**Task goal**
When you reproduce the listing, keep every word as it is and drop the pictures.
◇ ◇ ◇ ◇ ◇ ◇ ◇
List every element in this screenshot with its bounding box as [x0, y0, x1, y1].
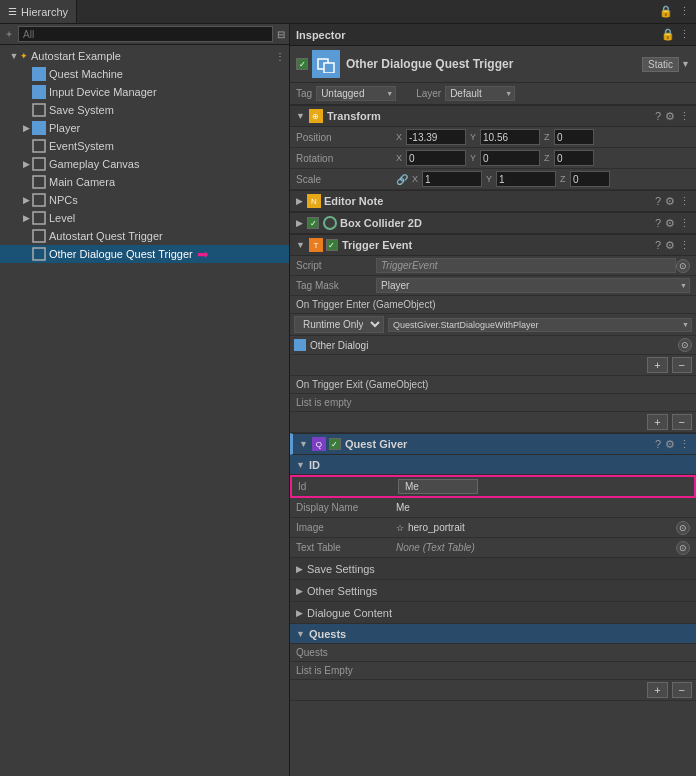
runtime-dropdown[interactable]: Runtime Only	[294, 316, 384, 333]
tree-item-main-camera[interactable]: Main Camera	[0, 173, 289, 191]
object-icon	[32, 103, 46, 117]
help-icon[interactable]: ?	[655, 438, 661, 451]
image-select-btn[interactable]: ⊙	[676, 521, 690, 535]
box-collider-title: Box Collider 2D	[340, 217, 655, 229]
quest-giver-section-header[interactable]: ▼ Q Quest Giver ? ⚙ ⋮	[290, 433, 696, 455]
settings-icon[interactable]: ⚙	[665, 195, 675, 208]
scale-x-input[interactable]	[422, 171, 482, 187]
trigger-event-icon: T	[309, 238, 323, 252]
tree-item-autostart-quest-trigger[interactable]: Autostart Quest Trigger	[0, 227, 289, 245]
more-icon[interactable]: ⋮	[679, 438, 690, 451]
help-icon[interactable]: ?	[655, 110, 661, 123]
inspector-more-icon[interactable]: ⋮	[679, 28, 690, 41]
trigger-exit-add-btn[interactable]: +	[647, 414, 667, 430]
x-label: X	[396, 132, 404, 142]
pos-x-item: X	[396, 129, 466, 145]
more-icon[interactable]: ⋮	[275, 51, 285, 62]
pos-x-input[interactable]	[406, 129, 466, 145]
tree-item-npcs[interactable]: ▶ NPCs	[0, 191, 289, 209]
rot-x-input[interactable]	[406, 150, 466, 166]
trigger-enter-remove-btn[interactable]: −	[672, 357, 692, 373]
trigger-event-title: Trigger Event	[342, 239, 655, 251]
trigger-event-checkbox[interactable]	[326, 239, 338, 251]
box-collider-checkbox[interactable]	[307, 217, 319, 229]
obj-ref-select-btn[interactable]: ⊙	[678, 338, 692, 352]
object-icon	[32, 193, 46, 207]
tree-item-quest-machine[interactable]: Quest Machine	[0, 65, 289, 83]
tree-item-level[interactable]: ▶ Level	[0, 209, 289, 227]
inspector-panel: Inspector 🔒 ⋮ Other Dialogue Quest Trigg…	[290, 24, 696, 776]
top-bar: ☰ Hierarchy 🔒 ⋮	[0, 0, 696, 24]
editor-note-section-header[interactable]: ▶ N Editor Note ? ⚙ ⋮	[290, 190, 696, 212]
help-icon[interactable]: ?	[655, 195, 661, 208]
static-badge[interactable]: Static	[642, 57, 679, 72]
tree-item-label: NPCs	[49, 194, 78, 206]
hierarchy-search-input[interactable]	[18, 26, 273, 42]
inspector-lock-icon[interactable]: 🔒	[661, 28, 675, 41]
script-select-btn[interactable]: ⊙	[676, 259, 690, 273]
filter-icon[interactable]: ⊟	[277, 29, 285, 40]
id-subsection-header[interactable]: ▼ ID	[290, 455, 696, 475]
tree-item-event-system[interactable]: EventSystem	[0, 137, 289, 155]
tree-item-player[interactable]: ▶ Player	[0, 119, 289, 137]
pos-z-item: Z	[544, 129, 594, 145]
quest-giver-checkbox[interactable]	[329, 438, 341, 450]
static-dropdown-arrow[interactable]: ▼	[681, 59, 690, 69]
active-checkbox[interactable]	[296, 58, 308, 70]
function-dropdown[interactable]: QuestGiver.StartDialogueWithPlayer	[388, 318, 692, 332]
tag-dropdown[interactable]: Untagged	[316, 86, 396, 101]
transform-section-header[interactable]: ▼ ⊕ Transform ? ⚙ ⋮	[290, 105, 696, 127]
trigger-enter-add-btn[interactable]: +	[647, 357, 667, 373]
settings-icon[interactable]: ⚙	[665, 110, 675, 123]
more-icon[interactable]: ⋮	[679, 195, 690, 208]
tree-item-save-system[interactable]: Save System	[0, 101, 289, 119]
quests-remove-btn[interactable]: −	[672, 682, 692, 698]
dialogue-content-row[interactable]: ▶ Dialogue Content	[290, 602, 696, 624]
settings-icon[interactable]: ⚙	[665, 239, 675, 252]
help-icon[interactable]: ?	[655, 239, 661, 252]
scale-z-input[interactable]	[570, 171, 610, 187]
tree-item-other-dialogue[interactable]: Other Dialogue Quest Trigger ➡	[0, 245, 289, 263]
lock-icon[interactable]: 🔒	[659, 5, 673, 18]
quests-add-btn[interactable]: +	[647, 682, 667, 698]
more-icon[interactable]: ⋮	[679, 239, 690, 252]
box-collider-section-header[interactable]: ▶ Box Collider 2D ? ⚙ ⋮	[290, 212, 696, 234]
tree-item-autostart[interactable]: ▼ ✦ Autostart Example ⋮	[0, 47, 289, 65]
layer-dropdown[interactable]: Default	[445, 86, 515, 101]
id-field-input[interactable]	[398, 479, 478, 494]
trigger-exit-remove-btn[interactable]: −	[672, 414, 692, 430]
transform-expand-arrow: ▼	[296, 111, 305, 121]
rot-x-item: X	[396, 150, 466, 166]
tree-item-gameplay-canvas[interactable]: ▶ Gameplay Canvas	[0, 155, 289, 173]
more-icon[interactable]: ⋮	[679, 217, 690, 230]
trigger-event-section-header[interactable]: ▼ T Trigger Event ? ⚙ ⋮	[290, 234, 696, 256]
text-table-select-btn[interactable]: ⊙	[676, 541, 690, 555]
other-settings-arrow: ▶	[296, 586, 303, 596]
scale-y-input[interactable]	[496, 171, 556, 187]
save-settings-row[interactable]: ▶ Save Settings	[290, 558, 696, 580]
other-settings-row[interactable]: ▶ Other Settings	[290, 580, 696, 602]
hierarchy-tab[interactable]: ☰ Hierarchy	[0, 0, 77, 23]
settings-icon[interactable]: ⚙	[665, 217, 675, 230]
pos-y-input[interactable]	[480, 129, 540, 145]
more-icon[interactable]: ⋮	[679, 110, 690, 123]
pos-z-input[interactable]	[554, 129, 594, 145]
plus-icon[interactable]: ＋	[4, 27, 14, 41]
trigger-exit-list-empty: List is empty	[290, 394, 696, 412]
tag-mask-dropdown[interactable]: Player	[376, 278, 690, 293]
save-settings-arrow: ▶	[296, 564, 303, 574]
quests-section-title: Quests	[309, 628, 346, 640]
rot-y-input[interactable]	[480, 150, 540, 166]
help-icon[interactable]: ?	[655, 217, 661, 230]
cube-icon	[32, 85, 46, 99]
rot-z-input[interactable]	[554, 150, 594, 166]
other-settings-title: Other Settings	[307, 585, 377, 597]
more-options-icon[interactable]: ⋮	[679, 5, 690, 18]
editor-note-icon: N	[307, 194, 321, 208]
tree-item-input-device-manager[interactable]: Input Device Manager	[0, 83, 289, 101]
trigger-exit-add-remove: + −	[290, 412, 696, 433]
rotation-values: X Y Z	[396, 150, 690, 166]
rotation-row: Rotation X Y Z	[290, 148, 696, 169]
settings-icon[interactable]: ⚙	[665, 438, 675, 451]
quests-section-header[interactable]: ▼ Quests	[290, 624, 696, 644]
◇ ◇ ◇ ◇ ◇ ◇ ◇
**Response area**
List every element in this screenshot with its bounding box as [x0, y0, x1, y1].
runtime-dropdown[interactable]: Runtime Only	[294, 316, 384, 333]
tree-item-main-camera[interactable]: Main Camera	[0, 173, 289, 191]
object-icon	[32, 103, 46, 117]
help-icon[interactable]: ?	[655, 438, 661, 451]
image-select-btn[interactable]: ⊙	[676, 521, 690, 535]
box-collider-title: Box Collider 2D	[340, 217, 655, 229]
quest-giver-section-header[interactable]: ▼ Q Quest Giver ? ⚙ ⋮	[290, 433, 696, 455]
settings-icon[interactable]: ⚙	[665, 195, 675, 208]
scale-x-input[interactable]	[422, 171, 482, 187]
trigger-event-icon: T	[309, 238, 323, 252]
tree-item-autostart-quest-trigger[interactable]: Autostart Quest Trigger	[0, 227, 289, 245]
more-icon[interactable]: ⋮	[679, 438, 690, 451]
help-icon[interactable]: ?	[655, 110, 661, 123]
inspector-more-icon[interactable]: ⋮	[679, 28, 690, 41]
trigger-exit-add-btn[interactable]: +	[647, 414, 667, 430]
x-label: X	[396, 132, 404, 142]
pos-x-item: X	[396, 129, 466, 145]
more-icon[interactable]: ⋮	[275, 51, 285, 62]
pos-x-input[interactable]	[406, 129, 466, 145]
tree-item-npcs[interactable]: ▶ NPCs	[0, 191, 289, 209]
rot-x-input[interactable]	[406, 150, 466, 166]
trigger-enter-remove-btn[interactable]: −	[672, 357, 692, 373]
trigger-event-title: Trigger Event	[342, 239, 655, 251]
trigger-event-checkbox[interactable]	[326, 239, 338, 251]
box-collider-checkbox[interactable]	[307, 217, 319, 229]
obj-ref-select-btn[interactable]: ⊙	[678, 338, 692, 352]
object-icon	[32, 193, 46, 207]
tree-item-quest-machine[interactable]: Quest Machine	[0, 65, 289, 83]
tree-item-level[interactable]: ▶ Level	[0, 209, 289, 227]
inspector-panel: Inspector 🔒 ⋮ Other Dialogue Quest Trigg…	[290, 24, 696, 776]
top-bar: ☰ Hierarchy 🔒 ⋮	[0, 0, 696, 24]
editor-note-section-header[interactable]: ▶ N Editor Note ? ⚙ ⋮	[290, 190, 696, 212]
help-icon[interactable]: ?	[655, 195, 661, 208]
static-badge[interactable]: Static	[642, 57, 679, 72]
tree-item-label: NPCs	[49, 194, 78, 206]
hierarchy-search-input[interactable]	[18, 26, 273, 42]
inspector-lock-icon[interactable]: 🔒	[661, 28, 675, 41]
script-select-btn[interactable]: ⊙	[676, 259, 690, 273]
filter-icon[interactable]: ⊟	[277, 29, 285, 40]
id-subsection-header[interactable]: ▼ ID	[290, 455, 696, 475]
tree-item-event-system[interactable]: EventSystem	[0, 137, 289, 155]
tree-item-player[interactable]: ▶ Player	[0, 119, 289, 137]
pos-z-item: Z	[544, 129, 594, 145]
quest-giver-checkbox[interactable]	[329, 438, 341, 450]
static-dropdown-arrow[interactable]: ▼	[681, 59, 690, 69]
active-checkbox[interactable]	[296, 58, 308, 70]
function-dropdown[interactable]: QuestGiver.StartDialogueWithPlayer	[388, 318, 692, 332]
tag-dropdown[interactable]: Untagged	[316, 86, 396, 101]
transform-section-header[interactable]: ▼ ⊕ Transform ? ⚙ ⋮	[290, 105, 696, 127]
trigger-enter-add-btn[interactable]: +	[647, 357, 667, 373]
settings-icon[interactable]: ⚙	[665, 110, 675, 123]
more-icon[interactable]: ⋮	[679, 195, 690, 208]
tree-item-save-system[interactable]: Save System	[0, 101, 289, 119]
quests-remove-btn[interactable]: −	[672, 682, 692, 698]
dialogue-content-row[interactable]: ▶ Dialogue Content	[290, 602, 696, 624]
settings-icon[interactable]: ⚙	[665, 239, 675, 252]
help-icon[interactable]: ?	[655, 239, 661, 252]
scale-z-input[interactable]	[570, 171, 610, 187]
tree-item-other-dialogue[interactable]: Other Dialogue Quest Trigger ➡	[0, 245, 289, 263]
lock-icon[interactable]: 🔒	[659, 5, 673, 18]
quests-add-btn[interactable]: +	[647, 682, 667, 698]
more-icon[interactable]: ⋮	[679, 239, 690, 252]
box-collider-section-header[interactable]: ▶ Box Collider 2D ? ⚙ ⋮	[290, 212, 696, 234]
tree-item-autostart[interactable]: ▼ ✦ Autostart Example ⋮	[0, 47, 289, 65]
layer-dropdown[interactable]: Default	[445, 86, 515, 101]
id-field-input[interactable]	[398, 479, 478, 494]
trigger-exit-remove-btn[interactable]: −	[672, 414, 692, 430]
transform-expand-arrow: ▼	[296, 111, 305, 121]
rot-x-item: X	[396, 150, 466, 166]
tree-item-gameplay-canvas[interactable]: ▶ Gameplay Canvas	[0, 155, 289, 173]
more-icon[interactable]: ⋮	[679, 217, 690, 230]
trigger-event-section-header[interactable]: ▼ T Trigger Event ? ⚙ ⋮	[290, 234, 696, 256]
text-table-select-btn[interactable]: ⊙	[676, 541, 690, 555]
other-settings-arrow: ▶	[296, 586, 303, 596]
scale-y-input[interactable]	[496, 171, 556, 187]
save-settings-row[interactable]: ▶ Save Settings	[290, 558, 696, 580]
other-settings-row[interactable]: ▶ Other Settings	[290, 580, 696, 602]
hierarchy-tab[interactable]: ☰ Hierarchy	[0, 0, 77, 23]
settings-icon[interactable]: ⚙	[665, 217, 675, 230]
pos-y-input[interactable]	[480, 129, 540, 145]
more-icon[interactable]: ⋮	[679, 110, 690, 123]
pos-z-input[interactable]	[554, 129, 594, 145]
plus-icon[interactable]: ＋	[4, 27, 14, 41]
trigger-exit-list-empty: List is empty	[290, 394, 696, 412]
tag-mask-dropdown[interactable]: Player	[376, 278, 690, 293]
save-settings-arrow: ▶	[296, 564, 303, 574]
quests-section-title: Quests	[309, 628, 346, 640]
rot-y-input[interactable]	[480, 150, 540, 166]
help-icon[interactable]: ?	[655, 217, 661, 230]
cube-icon	[32, 85, 46, 99]
rot-z-input[interactable]	[554, 150, 594, 166]
other-settings-title: Other Settings	[307, 585, 377, 597]
more-options-icon[interactable]: ⋮	[679, 5, 690, 18]
editor-note-icon: N	[307, 194, 321, 208]
tree-item-input-device-manager[interactable]: Input Device Manager	[0, 83, 289, 101]
trigger-exit-add-remove: + −	[290, 412, 696, 433]
rotation-values: X Y Z	[396, 150, 690, 166]
rotation-row: Rotation X Y Z	[290, 148, 696, 169]
settings-icon[interactable]: ⚙	[665, 438, 675, 451]
quests-section-header[interactable]: ▼ Quests	[290, 624, 696, 644]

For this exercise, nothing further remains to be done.